What is needed is an exact copy of all the entries.

══════════

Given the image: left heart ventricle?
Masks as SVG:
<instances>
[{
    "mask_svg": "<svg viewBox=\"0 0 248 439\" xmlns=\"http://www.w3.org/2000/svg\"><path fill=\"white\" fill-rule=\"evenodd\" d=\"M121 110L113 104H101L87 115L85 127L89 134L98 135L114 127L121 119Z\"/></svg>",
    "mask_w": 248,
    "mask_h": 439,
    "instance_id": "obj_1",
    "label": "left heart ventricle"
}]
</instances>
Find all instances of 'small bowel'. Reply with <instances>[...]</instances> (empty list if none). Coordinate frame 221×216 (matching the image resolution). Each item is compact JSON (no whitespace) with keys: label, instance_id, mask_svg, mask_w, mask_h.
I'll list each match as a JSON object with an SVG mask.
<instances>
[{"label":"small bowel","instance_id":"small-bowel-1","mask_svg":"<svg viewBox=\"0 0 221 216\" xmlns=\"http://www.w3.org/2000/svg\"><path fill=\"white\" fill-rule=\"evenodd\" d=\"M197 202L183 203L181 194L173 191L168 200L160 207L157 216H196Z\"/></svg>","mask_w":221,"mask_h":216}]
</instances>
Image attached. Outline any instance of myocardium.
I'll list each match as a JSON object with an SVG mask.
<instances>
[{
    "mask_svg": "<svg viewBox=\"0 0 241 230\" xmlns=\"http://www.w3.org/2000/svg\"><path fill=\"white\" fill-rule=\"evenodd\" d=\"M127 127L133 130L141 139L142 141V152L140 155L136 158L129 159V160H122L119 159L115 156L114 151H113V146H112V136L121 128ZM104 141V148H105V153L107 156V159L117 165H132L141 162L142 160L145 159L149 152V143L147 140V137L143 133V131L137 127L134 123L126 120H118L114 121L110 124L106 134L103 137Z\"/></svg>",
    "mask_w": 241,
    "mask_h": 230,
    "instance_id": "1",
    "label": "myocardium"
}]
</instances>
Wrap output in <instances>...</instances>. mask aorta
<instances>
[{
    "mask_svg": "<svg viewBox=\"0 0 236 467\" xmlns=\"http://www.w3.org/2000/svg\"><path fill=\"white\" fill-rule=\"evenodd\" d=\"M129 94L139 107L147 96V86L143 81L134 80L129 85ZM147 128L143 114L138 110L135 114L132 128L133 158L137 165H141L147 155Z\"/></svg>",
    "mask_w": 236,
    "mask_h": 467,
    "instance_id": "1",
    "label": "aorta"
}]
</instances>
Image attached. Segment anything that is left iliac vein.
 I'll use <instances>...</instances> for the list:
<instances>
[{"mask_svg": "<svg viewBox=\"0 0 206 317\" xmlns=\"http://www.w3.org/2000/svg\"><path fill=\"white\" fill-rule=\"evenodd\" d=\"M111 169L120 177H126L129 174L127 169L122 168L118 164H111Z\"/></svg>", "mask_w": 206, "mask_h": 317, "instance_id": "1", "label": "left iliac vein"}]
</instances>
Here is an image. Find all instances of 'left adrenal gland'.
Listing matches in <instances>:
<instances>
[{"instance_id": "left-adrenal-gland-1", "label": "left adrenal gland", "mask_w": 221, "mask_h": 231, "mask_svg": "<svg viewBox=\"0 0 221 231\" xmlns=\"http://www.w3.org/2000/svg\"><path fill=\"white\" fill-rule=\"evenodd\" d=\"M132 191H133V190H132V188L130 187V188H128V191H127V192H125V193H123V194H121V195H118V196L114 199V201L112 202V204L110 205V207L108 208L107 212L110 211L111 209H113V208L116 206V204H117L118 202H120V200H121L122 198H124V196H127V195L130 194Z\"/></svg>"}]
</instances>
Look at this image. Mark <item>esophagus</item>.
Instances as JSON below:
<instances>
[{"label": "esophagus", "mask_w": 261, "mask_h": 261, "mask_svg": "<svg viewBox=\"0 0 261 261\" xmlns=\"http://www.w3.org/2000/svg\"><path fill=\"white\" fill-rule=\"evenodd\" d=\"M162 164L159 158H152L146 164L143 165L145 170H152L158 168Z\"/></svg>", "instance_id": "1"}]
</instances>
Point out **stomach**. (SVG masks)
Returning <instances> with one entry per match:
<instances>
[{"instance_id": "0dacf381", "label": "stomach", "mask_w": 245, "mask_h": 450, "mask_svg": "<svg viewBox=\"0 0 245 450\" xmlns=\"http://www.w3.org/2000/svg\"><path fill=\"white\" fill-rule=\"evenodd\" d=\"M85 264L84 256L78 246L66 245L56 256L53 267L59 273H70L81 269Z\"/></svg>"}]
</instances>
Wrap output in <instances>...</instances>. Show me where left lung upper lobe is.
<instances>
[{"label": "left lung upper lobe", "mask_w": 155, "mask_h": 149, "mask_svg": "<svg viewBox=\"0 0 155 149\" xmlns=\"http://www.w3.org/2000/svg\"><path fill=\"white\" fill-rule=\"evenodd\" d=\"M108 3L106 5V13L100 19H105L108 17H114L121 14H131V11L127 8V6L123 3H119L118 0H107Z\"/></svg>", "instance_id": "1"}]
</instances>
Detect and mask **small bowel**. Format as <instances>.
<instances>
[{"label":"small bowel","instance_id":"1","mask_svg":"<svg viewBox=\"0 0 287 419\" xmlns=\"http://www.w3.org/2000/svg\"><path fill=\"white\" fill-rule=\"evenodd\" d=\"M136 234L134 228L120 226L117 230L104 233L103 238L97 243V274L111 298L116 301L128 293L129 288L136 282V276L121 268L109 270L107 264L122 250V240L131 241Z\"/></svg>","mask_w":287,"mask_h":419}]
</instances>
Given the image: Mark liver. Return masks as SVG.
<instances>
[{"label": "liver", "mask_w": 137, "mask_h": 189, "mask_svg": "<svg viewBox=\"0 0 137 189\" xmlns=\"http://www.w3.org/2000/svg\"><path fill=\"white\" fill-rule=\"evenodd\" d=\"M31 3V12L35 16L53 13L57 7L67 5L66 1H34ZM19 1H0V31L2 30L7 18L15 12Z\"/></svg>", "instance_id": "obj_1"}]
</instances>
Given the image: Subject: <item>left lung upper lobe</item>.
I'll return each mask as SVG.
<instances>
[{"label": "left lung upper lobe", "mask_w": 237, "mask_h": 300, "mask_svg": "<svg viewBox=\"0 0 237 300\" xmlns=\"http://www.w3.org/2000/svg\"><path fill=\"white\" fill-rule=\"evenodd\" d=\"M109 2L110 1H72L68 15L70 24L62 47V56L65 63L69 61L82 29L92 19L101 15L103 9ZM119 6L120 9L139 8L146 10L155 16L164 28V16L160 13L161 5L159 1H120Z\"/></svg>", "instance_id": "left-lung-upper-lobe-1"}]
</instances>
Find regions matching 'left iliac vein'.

══════════

• _YOUR RESPONSE_:
Given the image: left heart ventricle?
Masks as SVG:
<instances>
[{
    "mask_svg": "<svg viewBox=\"0 0 248 439\" xmlns=\"http://www.w3.org/2000/svg\"><path fill=\"white\" fill-rule=\"evenodd\" d=\"M121 110L113 104H101L87 115L85 127L89 134L98 135L114 127L121 119Z\"/></svg>",
    "mask_w": 248,
    "mask_h": 439,
    "instance_id": "obj_1",
    "label": "left heart ventricle"
}]
</instances>
Find all instances of 'small bowel'. Reply with <instances>[...]</instances> (empty list if none). Coordinate frame 221×216 (matching the image resolution). Each item is compact JSON (no whitespace) with keys: label, instance_id, mask_svg, mask_w, mask_h.
I'll list each match as a JSON object with an SVG mask.
<instances>
[{"label":"small bowel","instance_id":"small-bowel-1","mask_svg":"<svg viewBox=\"0 0 221 216\" xmlns=\"http://www.w3.org/2000/svg\"><path fill=\"white\" fill-rule=\"evenodd\" d=\"M197 202L183 203L181 194L173 191L168 200L160 207L157 216H196Z\"/></svg>","mask_w":221,"mask_h":216}]
</instances>
Image attached. Outline any instance of myocardium.
I'll list each match as a JSON object with an SVG mask.
<instances>
[{
    "mask_svg": "<svg viewBox=\"0 0 241 230\" xmlns=\"http://www.w3.org/2000/svg\"><path fill=\"white\" fill-rule=\"evenodd\" d=\"M127 127L133 130L141 139L142 141V152L140 155L136 158L129 159V160H122L119 159L115 156L114 151H113V146H112V136L121 128ZM104 141V148H105V153L107 156V159L117 165H132L141 162L142 160L145 159L149 152V143L147 140V137L143 133V131L137 127L134 123L126 120H118L114 121L110 124L106 134L103 137Z\"/></svg>",
    "mask_w": 241,
    "mask_h": 230,
    "instance_id": "1",
    "label": "myocardium"
}]
</instances>
Wrap output in <instances>...</instances>. mask aorta
<instances>
[{
    "mask_svg": "<svg viewBox=\"0 0 236 467\" xmlns=\"http://www.w3.org/2000/svg\"><path fill=\"white\" fill-rule=\"evenodd\" d=\"M129 94L139 107L147 96V86L143 81L134 80L129 85ZM147 128L143 114L138 110L135 114L132 128L133 158L137 165H141L147 155Z\"/></svg>",
    "mask_w": 236,
    "mask_h": 467,
    "instance_id": "1",
    "label": "aorta"
}]
</instances>
Image attached. Segment anything that is left iliac vein.
 I'll use <instances>...</instances> for the list:
<instances>
[{"mask_svg": "<svg viewBox=\"0 0 206 317\" xmlns=\"http://www.w3.org/2000/svg\"><path fill=\"white\" fill-rule=\"evenodd\" d=\"M111 169L120 177H126L129 174L127 169L122 168L118 164H111Z\"/></svg>", "mask_w": 206, "mask_h": 317, "instance_id": "1", "label": "left iliac vein"}]
</instances>
Here is an image. Find all instances of 'left adrenal gland'.
Listing matches in <instances>:
<instances>
[{"instance_id": "left-adrenal-gland-1", "label": "left adrenal gland", "mask_w": 221, "mask_h": 231, "mask_svg": "<svg viewBox=\"0 0 221 231\" xmlns=\"http://www.w3.org/2000/svg\"><path fill=\"white\" fill-rule=\"evenodd\" d=\"M132 191H133V190H132V188L130 187V188H128V191H127V192H125V193H123V194H121V195H118V196L114 199V201L112 202V204L110 205V207L108 208L107 212L110 211L111 209H113V208L116 206V204H117L118 202H120V200H121L122 198H124V196H127V195L130 194Z\"/></svg>"}]
</instances>
Look at this image. Mark <item>esophagus</item>.
Instances as JSON below:
<instances>
[{"label": "esophagus", "mask_w": 261, "mask_h": 261, "mask_svg": "<svg viewBox=\"0 0 261 261\" xmlns=\"http://www.w3.org/2000/svg\"><path fill=\"white\" fill-rule=\"evenodd\" d=\"M162 164L159 158H152L146 164L143 165L145 170H152L158 168Z\"/></svg>", "instance_id": "1"}]
</instances>
Point out **stomach**. (SVG masks)
Returning <instances> with one entry per match:
<instances>
[{"instance_id": "0dacf381", "label": "stomach", "mask_w": 245, "mask_h": 450, "mask_svg": "<svg viewBox=\"0 0 245 450\" xmlns=\"http://www.w3.org/2000/svg\"><path fill=\"white\" fill-rule=\"evenodd\" d=\"M85 264L84 256L78 246L66 245L56 256L53 267L59 273H70L81 269Z\"/></svg>"}]
</instances>
Wrap output in <instances>...</instances>. Show me where left lung upper lobe is.
<instances>
[{"label": "left lung upper lobe", "mask_w": 155, "mask_h": 149, "mask_svg": "<svg viewBox=\"0 0 155 149\" xmlns=\"http://www.w3.org/2000/svg\"><path fill=\"white\" fill-rule=\"evenodd\" d=\"M108 3L106 5V13L100 19H105L108 17H114L121 14H131V11L127 8V6L123 3H119L118 0H107Z\"/></svg>", "instance_id": "1"}]
</instances>
Detect and mask **small bowel**. Format as <instances>.
<instances>
[{"label":"small bowel","instance_id":"1","mask_svg":"<svg viewBox=\"0 0 287 419\" xmlns=\"http://www.w3.org/2000/svg\"><path fill=\"white\" fill-rule=\"evenodd\" d=\"M136 234L134 228L120 226L117 230L104 233L103 238L97 243V274L111 298L116 301L128 293L129 288L136 282V276L121 268L109 270L107 264L122 250V240L131 241Z\"/></svg>","mask_w":287,"mask_h":419}]
</instances>
Given the image: Mark liver. Return masks as SVG.
<instances>
[{"label": "liver", "mask_w": 137, "mask_h": 189, "mask_svg": "<svg viewBox=\"0 0 137 189\" xmlns=\"http://www.w3.org/2000/svg\"><path fill=\"white\" fill-rule=\"evenodd\" d=\"M31 3V12L35 16L53 13L57 7L67 5L66 1H34ZM19 1H0V31L2 30L7 18L15 12Z\"/></svg>", "instance_id": "obj_1"}]
</instances>
Given the image: Subject: <item>left lung upper lobe</item>.
I'll return each mask as SVG.
<instances>
[{"label": "left lung upper lobe", "mask_w": 237, "mask_h": 300, "mask_svg": "<svg viewBox=\"0 0 237 300\" xmlns=\"http://www.w3.org/2000/svg\"><path fill=\"white\" fill-rule=\"evenodd\" d=\"M109 2L110 1H72L68 15L70 24L62 47V56L65 63L69 61L82 29L92 19L101 15L103 9ZM119 6L120 9L139 8L146 10L155 16L164 28V16L160 13L161 5L159 1H120Z\"/></svg>", "instance_id": "left-lung-upper-lobe-1"}]
</instances>
Find regions matching 'left iliac vein'.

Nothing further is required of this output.